If the quality matched the price that would be one thing. But we know the chassis quality does not come anywhere close to justify that retail price. The retail price has a doubled since JL reintroduced slot cars back around 1999. But so has Tomy.

But it seems all slot car prices have gotten out of control. Lifelike was up to close to $30 per car, Tomy is over $40. Browsing eBay shows me most people are asking crazy prices for new, older cars like Tyco and Rokar. It is very common to see Rokar and Tyco listed for $50-$80. I doubt there are takers at those prices. Collecting slot cars for me has almost grind to a halt due to the inflated prices.



cody6268 said:


> $2 is actually only $8.69 these days, according to the US Bureau of Labor Statistics Inflation Calculator!


 If you are comparing prices from the mid 1960s to today, that calculator is WAY off. I ususally multiply 1960 prices by 10 to get today's prices. Therefore a T-Jet at today's prices would be about $20. Go back to the 1960s - how many lawns did you have to cut to make $5? I remember a 9" straight cost 69 cents - we forget how much that was in the 60s. The Aurora Electric Lap Counter was $10; which was a fortune back then.



cody6268 said:


> Micro Scalextric offers four different cars for $10 each.

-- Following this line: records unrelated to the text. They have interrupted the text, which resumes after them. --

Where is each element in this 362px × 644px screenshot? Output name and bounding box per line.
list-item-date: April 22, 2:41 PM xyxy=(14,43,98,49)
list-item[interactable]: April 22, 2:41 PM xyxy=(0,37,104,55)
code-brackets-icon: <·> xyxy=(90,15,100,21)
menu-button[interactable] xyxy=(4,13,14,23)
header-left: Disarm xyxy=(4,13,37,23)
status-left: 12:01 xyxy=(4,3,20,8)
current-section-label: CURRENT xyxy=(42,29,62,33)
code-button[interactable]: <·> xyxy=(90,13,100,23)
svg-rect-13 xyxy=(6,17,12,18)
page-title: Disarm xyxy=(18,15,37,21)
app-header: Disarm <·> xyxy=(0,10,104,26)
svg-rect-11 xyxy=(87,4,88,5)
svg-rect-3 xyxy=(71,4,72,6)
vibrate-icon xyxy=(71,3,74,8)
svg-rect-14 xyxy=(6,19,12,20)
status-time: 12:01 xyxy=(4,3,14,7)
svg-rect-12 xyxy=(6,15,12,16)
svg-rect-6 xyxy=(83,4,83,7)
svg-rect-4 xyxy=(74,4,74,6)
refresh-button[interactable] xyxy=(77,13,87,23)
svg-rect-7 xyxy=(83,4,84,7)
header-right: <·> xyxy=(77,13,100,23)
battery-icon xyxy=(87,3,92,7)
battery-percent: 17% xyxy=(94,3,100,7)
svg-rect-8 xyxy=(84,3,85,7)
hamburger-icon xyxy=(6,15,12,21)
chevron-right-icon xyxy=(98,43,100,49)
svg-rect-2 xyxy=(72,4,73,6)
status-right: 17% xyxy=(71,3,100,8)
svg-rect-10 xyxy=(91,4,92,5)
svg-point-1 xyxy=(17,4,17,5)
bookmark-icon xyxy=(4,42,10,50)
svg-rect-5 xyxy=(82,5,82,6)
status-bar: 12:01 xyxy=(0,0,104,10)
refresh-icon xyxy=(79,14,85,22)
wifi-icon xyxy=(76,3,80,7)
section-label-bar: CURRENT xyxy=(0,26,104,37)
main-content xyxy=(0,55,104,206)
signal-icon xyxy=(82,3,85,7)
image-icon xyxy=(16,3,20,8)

I haven't tried any of them as to see performance, though. Too bad these are all goofy generics. They've never offered the Buggatis, Audis, Alfa Romeos, F1 cars, and Aston Martins as single cars. Those cars have only been in sets.


Unless you have a really good source, those new generic Microscalextrix cars are 10 British Pounds not $10, which is about $16 US. And it is a shame they only offer most cars in sets - and not in the US.



cody6268 said:


> AW's shipping is a whole different story. I once attempted to buy a few of their marked down cars that were like $10. I think it was around $10 or more just for two cars! I would be doing more business online if their shipping was realistic.

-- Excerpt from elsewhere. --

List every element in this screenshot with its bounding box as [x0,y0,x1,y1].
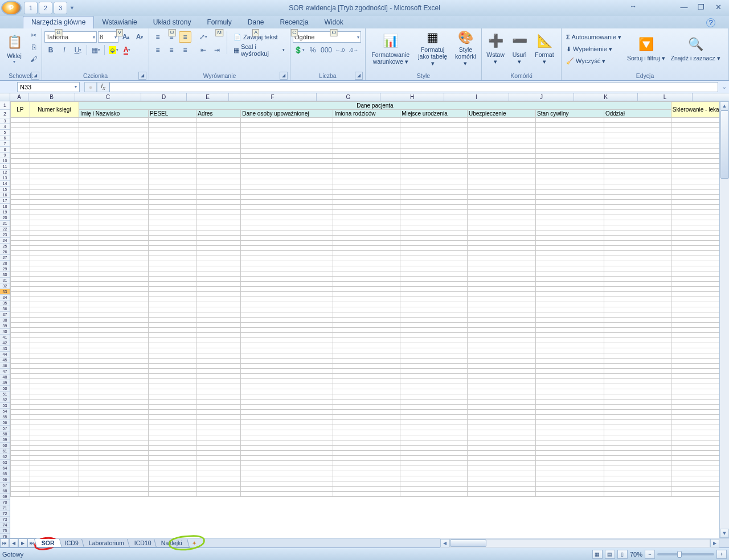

 I just decided to pick up the 6 Super III First Lap cars for my collection. The shipping was high but considering the cars were only $10, the shipping brought the per car price to only about $12.

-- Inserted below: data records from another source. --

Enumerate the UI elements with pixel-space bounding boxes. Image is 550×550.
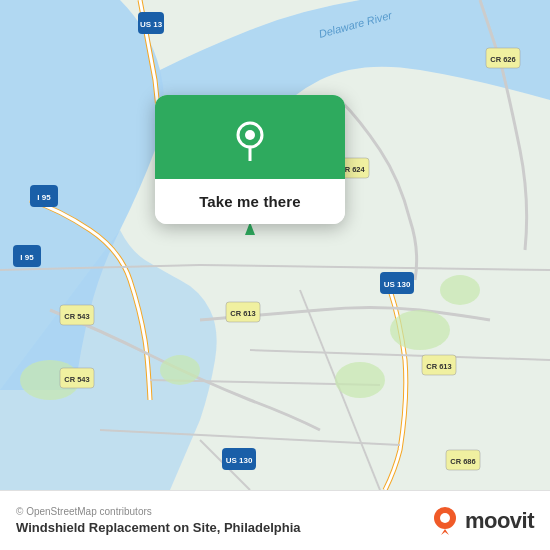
moovit-logo: moovit (431, 507, 534, 535)
svg-text:CR 543: CR 543 (64, 375, 89, 384)
svg-text:US 130: US 130 (384, 280, 411, 289)
svg-text:CR 626: CR 626 (490, 55, 515, 64)
svg-text:I 95: I 95 (37, 193, 51, 202)
svg-point-10 (335, 362, 385, 398)
svg-text:CR 613: CR 613 (426, 362, 451, 371)
copyright-text: © OpenStreetMap contributors (16, 506, 301, 517)
svg-point-40 (245, 130, 255, 140)
moovit-pin-icon (431, 507, 459, 535)
svg-text:CR 543: CR 543 (64, 312, 89, 321)
map-view: US 13 I 95 I 95 US 130 US 130 CR 543 CR … (0, 0, 550, 490)
svg-text:CR 686: CR 686 (450, 457, 475, 466)
svg-point-8 (390, 310, 450, 350)
svg-text:I 95: I 95 (20, 253, 34, 262)
location-title: Windshield Replacement on Site, Philadel… (16, 520, 301, 535)
bottom-bar: © OpenStreetMap contributors Windshield … (0, 490, 550, 550)
svg-text:CR 613: CR 613 (230, 309, 255, 318)
svg-point-11 (160, 355, 200, 385)
moovit-label: moovit (465, 508, 534, 534)
bottom-left-section: © OpenStreetMap contributors Windshield … (16, 506, 301, 535)
take-me-there-button[interactable]: Take me there (155, 179, 345, 224)
location-popup: Take me there (155, 95, 345, 224)
svg-point-9 (440, 275, 480, 305)
svg-text:US 13: US 13 (140, 20, 163, 29)
svg-text:US 130: US 130 (226, 456, 253, 465)
popup-header (155, 95, 345, 179)
svg-point-42 (440, 513, 450, 523)
location-pin-icon (228, 117, 272, 161)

As for buying AW cars to use? Too many chassis issues for me. And a lot of body deco choices are downright silly.

Thanks...Joe


----------



## Dslot (Sep 2, 2007)

*The More Things Change ...*

It's easy to get sticker shock looking at today's prices. But ask yourself, what would you have been _earning_ in the early '70s?

As I recall, the original A/FX cars were introduced in 1971 at around $3.99. Can anyone remember for sure? I know the Magnas were that much only a couple of years later.

According to the Bureau of Labor Statistics *Inflation Calculator*, the $3.99 that bought an AFX in 1971 is roughly the equivalent of *$23.02* in today's money. And Aurora was looking at _*tremendously*_ larger yearly sales than AW is today.

True, once the AFX came out, Aurora tried to move some fraction of the gazillion suddenly-unwanted Tjets it had in warehouses all over the world at $1.49 a car (plus a spare body on the same card). That's about $8.60 today. But that's a special situation; if AW had fifty years worth of chassis piled up today, it wouldn't be asking anything like its current prices, either.

All I'm saying is, it's not as simple as complaining that slot cars were $4 in the '70s, so $25 is a rip-off. We've been lucky to have JL/AW's affordable repro T-jets and AFXs all these years. In spite of graffiti, Tweetie-bird, and KISS big-rigs, we're still lucky. It's not their fault that inflation finally caught up with them.

-- D :wave:


----------



## HO2GO (Feb 21, 2015)

Dslot said:


> It's easy to get sticker shock looking at today's prices. But ask yourself, what would you have been _earning_ in the early '70s?
> 
> As I recall, the original A/FX cars were introduced in 1971 at around $3.99. Can anyone remember for sure? I know the Magnas were that much only a couple of years later.
> 
> ...


" It's not their fault inflation finally caught up with them. " No, and it's not our fault inflation has stuck with us like a shadow. So where does that leave us; with overpriced slot cars with inferior quality ! And that is not a good thing.  Tetsuo.


----------